Шрифт:
Закладка:
Скорей! ждать некогда! давно б уж схоронил.
Что ж ты нахмурился? — Нельзя ли блажь оставить
И песенкою нас веселой позабавить?—
Куда же ты? — В Москву — чтоб графских именин
Мне здесь не прогулять. — Постой — а карантин!
Ведь в нашей стороне индийская зараза.
Сиди, как у ворот угрюмого Кавказа,
Бывало, сиживал покорный твой слуга;
Что, брат? уж не трунишь, тоска берет — ага!

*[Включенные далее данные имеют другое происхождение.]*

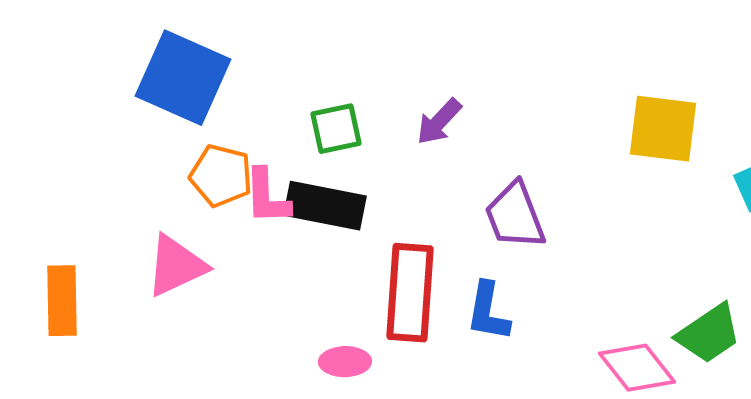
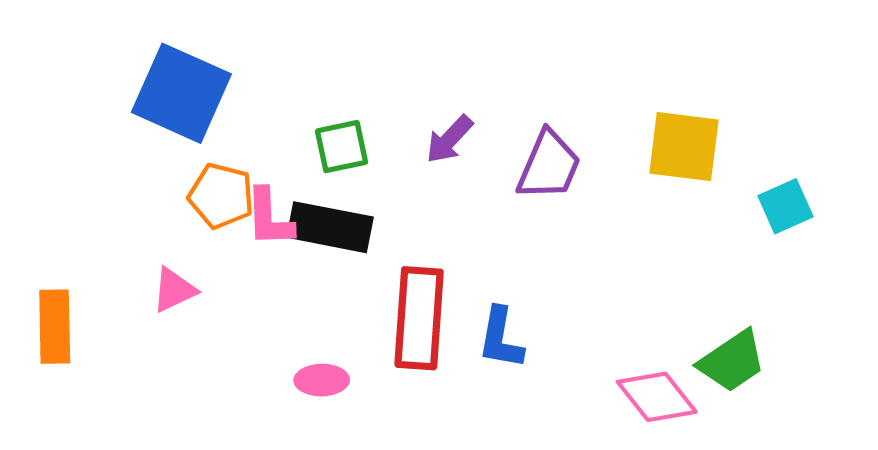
purple trapezoid: (515, 216) -> (549, 165), moved, turned -136
pink triangle: (176, 266) -> (174, 290), size x0.7
pink ellipse: (345, 362) -> (322, 380), moved

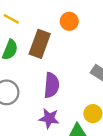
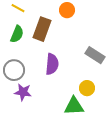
purple star: (49, 118) -> (23, 92), moved

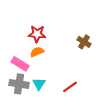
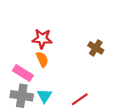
orange semicircle: (37, 52) -> (42, 59), turned 88

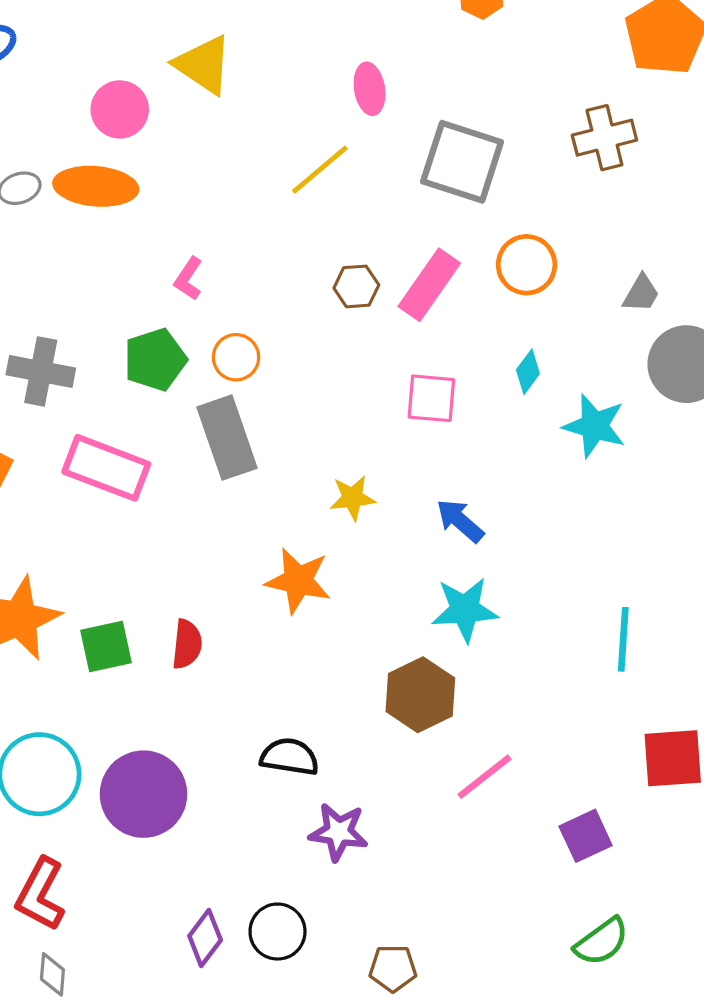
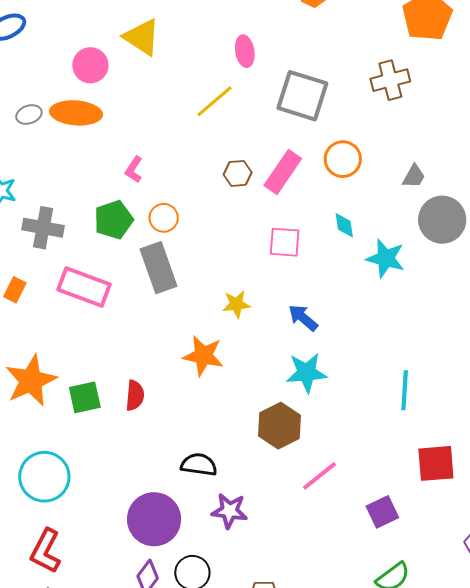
cyan diamond: (528, 372) -> (344, 225), turned -44
purple circle: (143, 794) -> (154, 519), moved

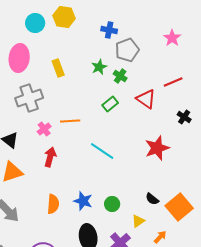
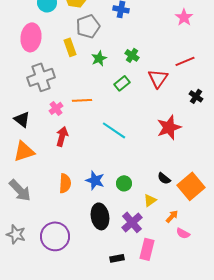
gray pentagon: (127, 50) -> (88, 26), moved
green star: (99, 67) -> (99, 58), moved
red triangle: (146, 99) -> (158, 78), turned 30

В этом стихотворении нет некрасовских мыслей и чувств, просыпавшихся у поэта революционной крестьянской демократии при взгляде на аналогичные картины. В нем выражена тоска, а не ненависть; убогость, бедность и несчастия не изображены в нем как результат политического гнета и эксплуатации. В нем много пассивности, в нем не звучит призыв к борьбе, и тем не менее увиденного было достаточно, чтобы отравить поэта сознанием несоответствия выработанного им идеала счастья — счастья для себя и для других — с социальными и политическими условиями жизни страны. Представление Пушкина о началах, противоборствующих идеалу счастья и гуманности, носило не отвлеченный, а в известной мере конкретный характер. Мы уже говорили о том, что характер отношений помещика к крепостному определял характер всех отношений в стране, своеобразно преломляясь и в среде господствующих классов. Пушкин вращался в обществе придворной знати и в образовавшейся уже в его время среде литераторов; безличность, покорство, холопство, доносительство’, эти нравственные продукты крепостного права, были распространены вокруг него не менее, чем в среде дворовой челяди. Пушкин был свободным человеком, но что такое деспотизм, произвол, невозможность располагать по-своему своим временем, невозможность выбрать по-своему срок и маршрут путешествия, даже самое местожительство, что такое вмешательство самодержавного копыта в личную и семейную жизнь, — он испытал так же, как испытывал это крепостной мужик. Пушкин разгадал секрет зла: зло проистекает не от божьей воли, не от природы человека, а от отношения человека к человеку, от порабощения человека человеком.
Вы помните:
Но человека человек
Послал к анчару властным взглядом,
И тот послушно в путь потек,
И к утру возвратился с ядом.
Не в самом дереве анчаре и не в его ядовитых свойствах олицетворено. Пушкиным мировое зло. В изумительной и леденящей символике «Анчара» апогей дан в мерном и неотвратимом звучании приведенных четырех строк. Все живое бежит от анчара, вокруг него пустыня; только человек мог заставить человека пойти и ценою жизни принести ему яд. Все виды зла, в том числе и война, — результат господства человека над человеком, права человека на жизнь и смерть другого человека, обращения с человеком как со средством, как с мертвым орудием!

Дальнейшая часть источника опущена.